From a software point of view, it has always seemed to me that typical MTUs are an order of magnitude too small:
Disk operations as well as CPU operations (authentication, encryption, e.g. TLS) all benefit from using larger block sizes of 65536 bytes and up.
This amortizes system call overhead, enables larger sequential operations, enables more use of SIMD instructions, reduces instruction cache misses (working on one thing for longer), reduces context switches, and serves to increase the leverage that the control plane has on the data plane.
Just one specific example, something like TCP needs to keep track of packets (for retransmission, acks etc.). When you're sending Gbps, small packets mean much more bookkeeping overhead (more method calls, more bits in ack packets, more hash table lookups) compared to large packets. Throughput should be much better with an MTU of 65536 (and latency sensitive applications don't have to send that much).
I can imagine that in the past the cost of memory was radically different, implying a smaller MTU, but it seems like sticking with 1500 for IPv6 was an opportunity missed.
TCP overhead does indeed increase as MTU decreases, but not because "TCP needs to keep track of packets" -- TCP in fact keeps track of bytes, not packets. The reason that overhead is larger for smaller MTUs is simply because of the extra per-packet overheads (looking up connections, allocating memory for ethernet/ip packet headers, (uncontended) locking, repeated function calls to L3/L2 network layers and network drivers, etc).
The fact that TCP tracks bytes rather than packets enables hardware offloads like TSO/LSO (TCP Segmentation Offload, known by some as TCP Large Send) and LRO (Large Receive Offload). TSO allows TCP to treat the effective MTU as large on the transmit side, and to send a single large packet (up to 64K everywhere but windows LSOv2) down to the network card, which then segments it into 1500 byte chunks.

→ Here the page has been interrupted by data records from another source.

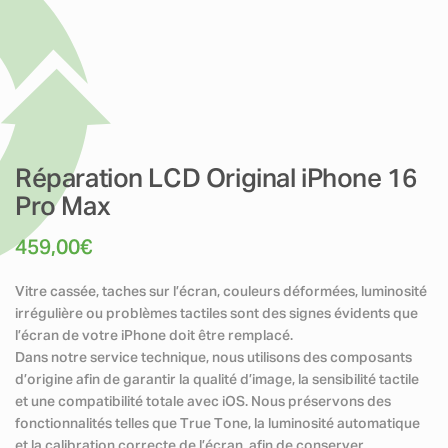
Réparation LCD Original iPhone 16
Pro Max
459,00
€
Vitre cassée, taches sur l’écran, couleurs déformées, luminosité
irrégulière ou problèmes tactiles sont des signes évidents que
l’écran de votre iPhone doit être remplacé.
Dans notre service technique, nous utilisons des composants
d’origine afin de garantir la qualité d’image, la sensibilité tactile
et une compatibilité totale avec iOS. Nous préservons des
fonctionnalités telles que True Tone, la luminosité automatique
et la calibration correcte de l’écran, afin de conserver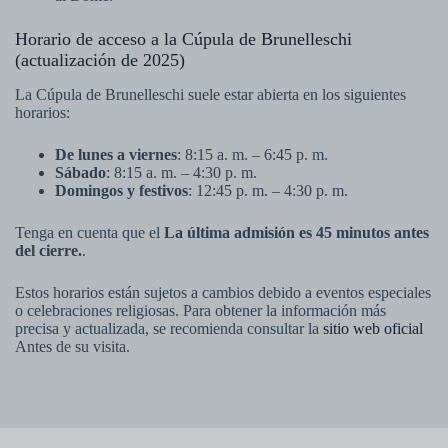
Horario de acceso a la Cúpula de Brunelleschi
(actualización de 2025)
La Cúpula de Brunelleschi suele estar abierta en los siguientes
horarios:
De lunes a viernes
: 8:15 a. m. – 6:45 p. m.
Sábado
: 8:15 a. m. – 4:30 p. m.
Domingos y festivos
: 12:45 p. m. – 4:30 p. m.
Tenga en cuenta que el
La última admisión es 45 minutos antes
del cierre.
.
Estos horarios están sujetos a cambios debido a eventos especiales
o celebraciones religiosas. Para obtener la información más
precisa y actualizada, se recomienda consultar la
sitio web oficial
Antes de su visita.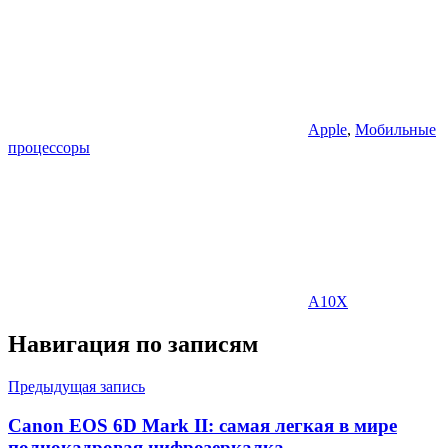
Apple
,
Мобильные
процессоры
A10X
Навигация по записям
Предыдущая запись
Canon EOS 6D Mark II: самая легкая в мире
полнокадровая цифрозеркалка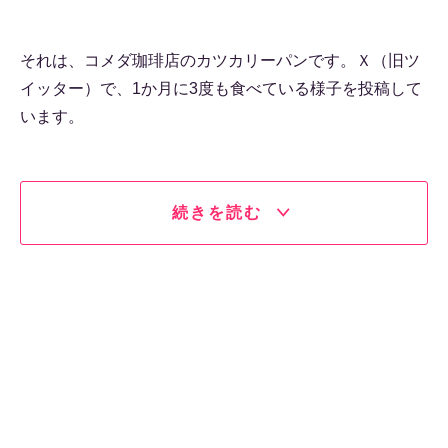
それは、コメダ珈琲店のカツカリーパンです。Ｘ（旧ツ
イッター）で、1か月に3度も食べている様子を投稿して
います。
続きを読む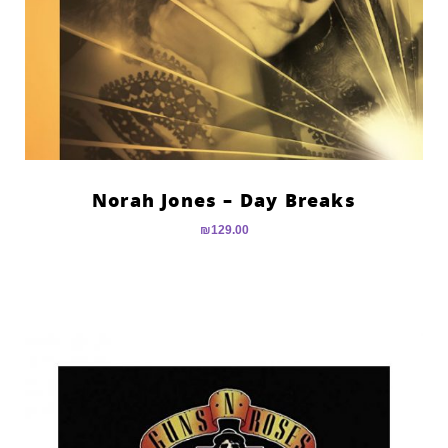
Norah Jones – Day Breaks
₪
129.00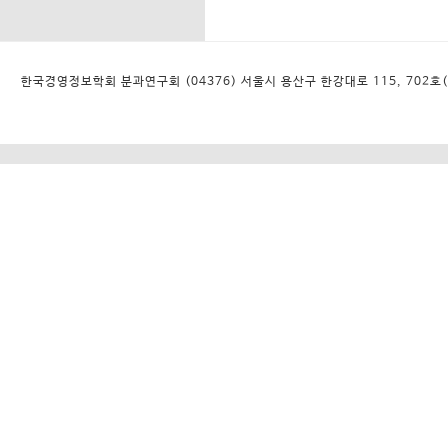
한국경영정보학회 분과연구회 (04376) 서울시 용산구 한강대로 115, 702호(대우디오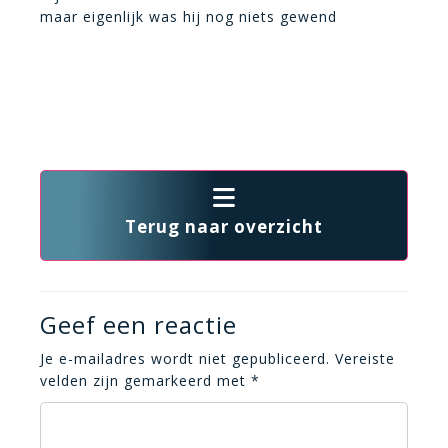
maar eigenlijk was hij nog niets gewend
Terug naar overzicht
Geef een reactie
Je e-mailadres wordt niet gepubliceerd.
Vereiste
velden zijn gemarkeerd met
*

Similarly, on the receive side, LRO can make a small MTU appear large to TCP by transparently merging adjacent TCP segments into one much larger packet which is then passed to TCP. This can be done in hardware or software. Linux calls this GRO.
In early internet there was a clash (IMO unsettled) between fixed-packet-length and dynamic-packet-length networks. Compare ethernet to ATM.
The benefit of ATM is bandwidth guarantees. You can precisely allocate bandwidth to each tenant.
With ethernet you don't have such guarantees. Single tenant can potentially use all the resources. If you allowed jumbo frames in early slow ethernet, you could totally imagine one tenant blocking the line for a-very-long-time, and starving everyone else.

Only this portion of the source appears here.